• _GOAL OF THE EXERCISE_
Across the records that follow, count each line holding "garde", and write only the total.

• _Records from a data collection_
==============================

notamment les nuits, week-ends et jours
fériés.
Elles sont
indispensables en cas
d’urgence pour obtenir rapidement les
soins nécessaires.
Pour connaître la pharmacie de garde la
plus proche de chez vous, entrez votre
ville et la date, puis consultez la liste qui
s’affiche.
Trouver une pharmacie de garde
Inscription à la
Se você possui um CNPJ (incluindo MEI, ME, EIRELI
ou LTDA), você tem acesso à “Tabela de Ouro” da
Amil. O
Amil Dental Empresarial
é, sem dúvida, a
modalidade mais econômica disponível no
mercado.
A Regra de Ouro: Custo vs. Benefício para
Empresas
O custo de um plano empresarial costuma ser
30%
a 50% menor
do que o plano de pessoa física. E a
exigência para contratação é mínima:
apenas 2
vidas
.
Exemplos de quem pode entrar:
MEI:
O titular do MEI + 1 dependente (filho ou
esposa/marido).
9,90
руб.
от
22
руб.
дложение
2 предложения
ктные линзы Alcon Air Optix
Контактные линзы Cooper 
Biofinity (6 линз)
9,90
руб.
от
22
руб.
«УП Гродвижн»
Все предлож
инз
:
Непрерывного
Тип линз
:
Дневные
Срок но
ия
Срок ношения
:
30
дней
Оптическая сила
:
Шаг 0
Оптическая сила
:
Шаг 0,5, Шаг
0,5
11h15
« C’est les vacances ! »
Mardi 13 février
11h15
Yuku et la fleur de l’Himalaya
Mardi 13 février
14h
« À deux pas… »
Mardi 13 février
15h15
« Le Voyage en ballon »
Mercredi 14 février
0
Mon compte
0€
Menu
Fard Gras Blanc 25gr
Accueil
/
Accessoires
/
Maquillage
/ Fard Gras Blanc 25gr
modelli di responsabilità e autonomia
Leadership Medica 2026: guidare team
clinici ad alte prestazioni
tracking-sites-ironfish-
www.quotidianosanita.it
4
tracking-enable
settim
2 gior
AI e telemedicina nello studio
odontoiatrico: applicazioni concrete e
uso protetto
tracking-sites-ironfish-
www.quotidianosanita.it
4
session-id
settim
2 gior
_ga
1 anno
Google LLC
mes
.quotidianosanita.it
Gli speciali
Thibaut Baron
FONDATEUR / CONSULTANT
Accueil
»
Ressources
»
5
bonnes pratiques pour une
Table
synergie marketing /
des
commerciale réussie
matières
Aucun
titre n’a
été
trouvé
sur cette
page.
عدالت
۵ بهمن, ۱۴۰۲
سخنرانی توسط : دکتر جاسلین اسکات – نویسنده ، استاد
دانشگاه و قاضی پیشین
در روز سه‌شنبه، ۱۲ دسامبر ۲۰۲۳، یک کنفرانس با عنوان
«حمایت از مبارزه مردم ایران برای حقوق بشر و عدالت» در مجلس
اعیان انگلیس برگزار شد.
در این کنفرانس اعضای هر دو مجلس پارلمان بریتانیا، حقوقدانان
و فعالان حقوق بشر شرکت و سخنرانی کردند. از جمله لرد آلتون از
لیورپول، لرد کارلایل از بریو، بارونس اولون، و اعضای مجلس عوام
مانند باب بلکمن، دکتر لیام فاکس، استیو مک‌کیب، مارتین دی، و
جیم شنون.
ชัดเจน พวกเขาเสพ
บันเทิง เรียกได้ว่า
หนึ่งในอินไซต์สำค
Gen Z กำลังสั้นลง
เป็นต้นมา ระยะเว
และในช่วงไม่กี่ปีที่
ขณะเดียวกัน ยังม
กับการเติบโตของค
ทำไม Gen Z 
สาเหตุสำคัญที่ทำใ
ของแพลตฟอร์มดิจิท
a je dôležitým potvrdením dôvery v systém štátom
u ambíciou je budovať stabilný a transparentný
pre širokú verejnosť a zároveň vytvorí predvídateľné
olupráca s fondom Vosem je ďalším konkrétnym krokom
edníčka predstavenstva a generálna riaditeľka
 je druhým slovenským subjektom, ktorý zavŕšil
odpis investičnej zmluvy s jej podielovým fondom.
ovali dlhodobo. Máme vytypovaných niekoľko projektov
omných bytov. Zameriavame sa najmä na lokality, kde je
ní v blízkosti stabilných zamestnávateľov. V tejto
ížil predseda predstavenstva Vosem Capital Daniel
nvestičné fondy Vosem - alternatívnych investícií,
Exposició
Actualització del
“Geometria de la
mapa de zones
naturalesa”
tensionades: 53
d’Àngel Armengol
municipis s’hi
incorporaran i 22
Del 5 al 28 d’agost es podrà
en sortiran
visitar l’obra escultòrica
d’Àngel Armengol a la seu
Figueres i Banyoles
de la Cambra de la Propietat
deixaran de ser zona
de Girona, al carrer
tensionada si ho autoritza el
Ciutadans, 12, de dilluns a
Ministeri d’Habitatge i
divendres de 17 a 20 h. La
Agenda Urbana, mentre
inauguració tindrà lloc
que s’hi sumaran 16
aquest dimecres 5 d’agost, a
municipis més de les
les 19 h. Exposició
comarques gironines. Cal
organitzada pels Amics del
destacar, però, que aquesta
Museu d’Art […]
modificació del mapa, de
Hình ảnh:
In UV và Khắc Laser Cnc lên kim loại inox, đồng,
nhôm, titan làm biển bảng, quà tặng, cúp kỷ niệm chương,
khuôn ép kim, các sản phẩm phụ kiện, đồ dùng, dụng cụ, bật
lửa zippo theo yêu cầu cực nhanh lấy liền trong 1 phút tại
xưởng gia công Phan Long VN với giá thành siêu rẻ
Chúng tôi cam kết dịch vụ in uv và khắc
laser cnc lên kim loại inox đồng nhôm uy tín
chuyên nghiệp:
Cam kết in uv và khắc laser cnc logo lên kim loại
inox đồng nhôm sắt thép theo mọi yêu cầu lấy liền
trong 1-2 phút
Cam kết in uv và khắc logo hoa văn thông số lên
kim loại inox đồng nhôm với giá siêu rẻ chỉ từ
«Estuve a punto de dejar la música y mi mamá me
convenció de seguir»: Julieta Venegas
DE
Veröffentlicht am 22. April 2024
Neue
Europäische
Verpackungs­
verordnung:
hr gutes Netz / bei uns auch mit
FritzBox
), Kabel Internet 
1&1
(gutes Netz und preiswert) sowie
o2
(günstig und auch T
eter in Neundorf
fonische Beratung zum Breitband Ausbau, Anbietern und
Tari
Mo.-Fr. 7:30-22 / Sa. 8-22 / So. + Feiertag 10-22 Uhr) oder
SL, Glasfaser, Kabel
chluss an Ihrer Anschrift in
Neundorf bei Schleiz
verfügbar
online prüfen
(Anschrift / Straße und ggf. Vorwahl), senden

==============================

• _RESPONSE TO THIS EXERCISE_
2